[[ Information shown, beginning ]]

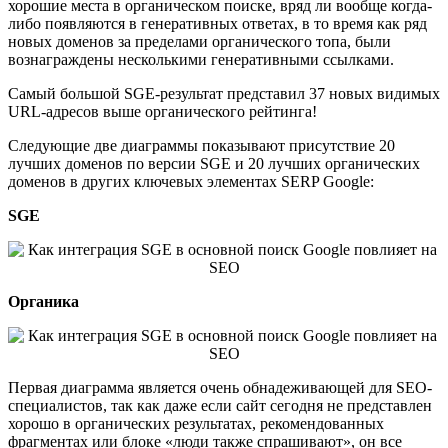
хорошие места в органическом поиске, вряд ли вообще когда-
либо появляются в генеративных ответах, в то время как ряд
новых доменов за пределами органического топа, были
вознаграждены несколькими генеративными ссылками.
Самый большой SGE-результат представил 37 новых видимых
URL-адресов выше органического рейтинга!
Следующие две диаграммы показывают присутствие 20
лучших доменов по версии SGE и 20 лучших органических
доменов в других ключевых элементах SERP Google:
SGE
Органика
Первая диаграмма является очень обнадеживающей для SEO-
специалистов, так как даже если сайт сегодня не представлен
хорошо в органических результатах, рекомендованных
фрагментах или блоке «люди также спрашивают», он все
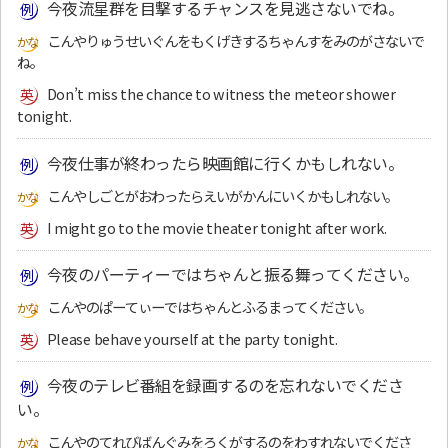
今夜流星群を目撃するチャンスを見逃さないでね。
こんやりゅうせいぐんをもくげきするちゃんすをみのがさないで
ね。
Don’t miss the chance to witness the meteor shower
tonight.
今夜仕事が終わったら映画館に行くかもしれない。
こんやしごとがおわったらえいがかんにいくかもしれない。
I might go to the movie theater tonight after work.
今夜のパーティーではちゃんと振る舞ってください。
こんやのぱーてぃーではちゃんとふるまってください。
Please behave yourself at the party tonight.
今夜のテレビ番組を録画するのを忘れないでくださ
い。
こんやのてれびばんぐみをろくがするのをわすれないでくださ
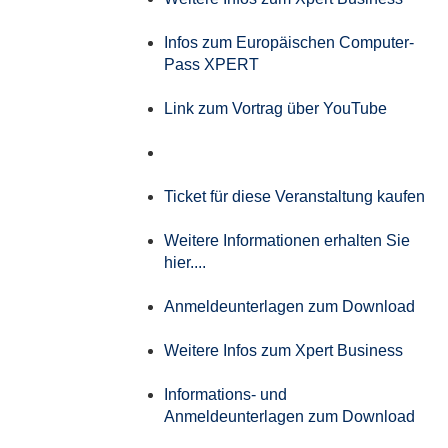
Infos zum Europäischen Computer-
Pass XPERT
Link zum Vortrag über YouTube
Ticket für diese Veranstaltung kaufen
Weitere Informationen erhalten Sie
hier....
Anmeldeunterlagen zum Download
Weitere Infos zum Xpert Business
Informations- und
Anmeldeunterlagen zum Download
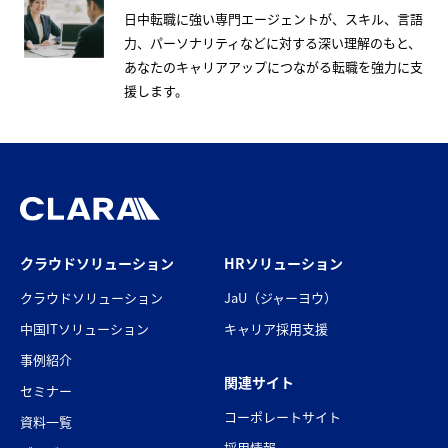
日中転職に強い専門エージェントが、スキル、言語
力、パーソナリティなどに対する深い理解のもと、
あなたのキャリアアップにつながる転職を強力に支
援します。
クラウドソリューション
HRソリューション
クラウドソリューション
JaU（ジャーヨウ）
中国ITソリューション
キャリア採用支援
事例紹介
関連サイト
セミナー
コーポレートサイト
資料一覧
採用情報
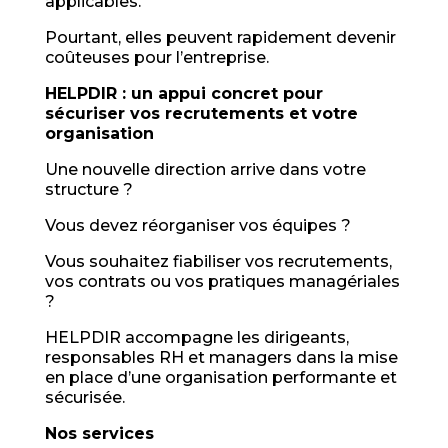
applicables.
Pourtant, elles peuvent rapidement devenir
coûteuses pour l’entreprise.
HELPDIR : un appui concret pour
sécuriser vos recrutements et votre
organisation
Une nouvelle direction arrive dans votre
structure ?
Vous devez réorganiser vos équipes ?
Vous souhaitez fiabiliser vos recrutements,
vos contrats ou vos pratiques managériales
?
HELPDIR accompagne les dirigeants,
responsables RH et managers dans la mise
en place d’une organisation performante et
sécurisée.
Nos services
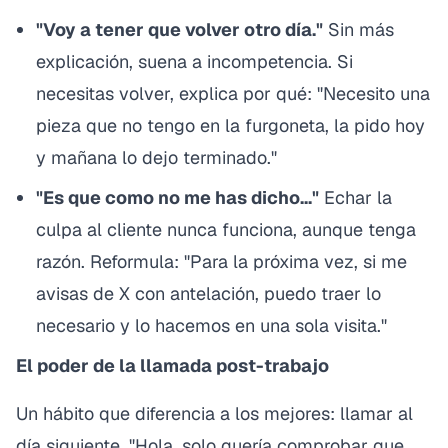
"Voy a tener que volver otro día."
Sin más
explicación, suena a incompetencia. Si
necesitas volver, explica por qué: "Necesito una
pieza que no tengo en la furgoneta, la pido hoy
y mañana lo dejo terminado."
"Es que como no me has dicho..."
Echar la
culpa al cliente nunca funciona, aunque tenga
razón. Reformula: "Para la próxima vez, si me
avisas de X con antelación, puedo traer lo
necesario y lo hacemos en una sola visita."
El poder de la llamada post-trabajo
Un hábito que diferencia a los mejores: llamar al
día siguiente. "Hola, solo quería comprobar que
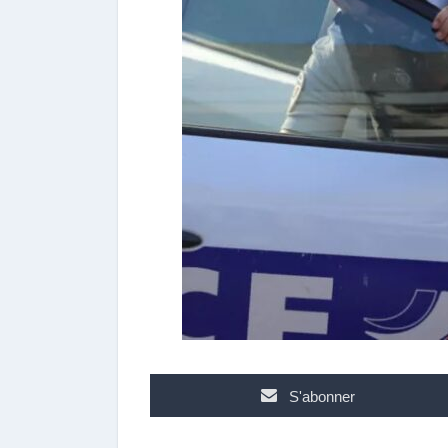
p
o
s
t
e
u
r
S'abonner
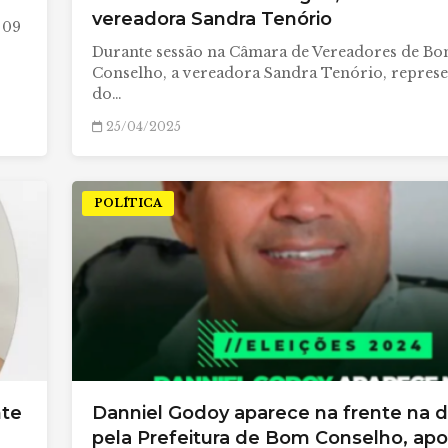
vereadora Sandra Tenório
 09
Durante sessão na Câmara de Vereadores de B
Conselho, a vereadora Sandra Tenório, represe
do…
25/04/2025
POLÍTICA
nte
Danniel Godoy aparece na frente na d
pela Prefeitura de Bom Conselho, ap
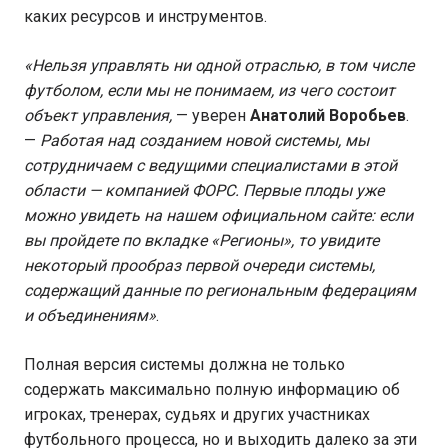
каких ресурсов и инструментов.
«Нельзя управлять ни одной отраслью, в том числе
футболом, если мы не понимаем, из чего состоит
объект управления,
— уверен
Анатолий Воробьев
.
—
Работая над созданием новой системы, мы
сотрудничаем с ведущими специалистами в этой
области — компанией ФОРС. Первые плоды уже
можно увидеть на нашем официальном сайте: если
вы пройдете по вкладке «Регионы», то увидите
некоторый прообраз первой очереди системы,
содержащий данные по региональным федерациям
и объединениям»
.
Полная версия системы должна не только
содержать максимально полную информацию об
игроках, тренерах, судьях и других участниках
футбольного процесса, но и выходить далеко за эти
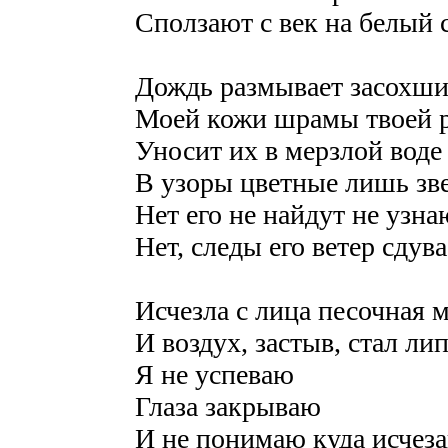
Сползают с век на белый 
Дождь размывает засохши
Моей кожи шрамы твоей р
Уносит их в мерзлой воде
В узоры цветные лишь зв
Нет его не найдут не узна
Нет, следы его ветер сдува
Исчезла с лица песочная 
И воздух, застыв, стал ли
Я не успеваю
Глаза закрываю
И не понимаю куда исчез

[[ Information shown, end ]]

Where a line above contains the word "organisation", copy that line.

Response to the exercise:
organisation
en place d’une organisation performante et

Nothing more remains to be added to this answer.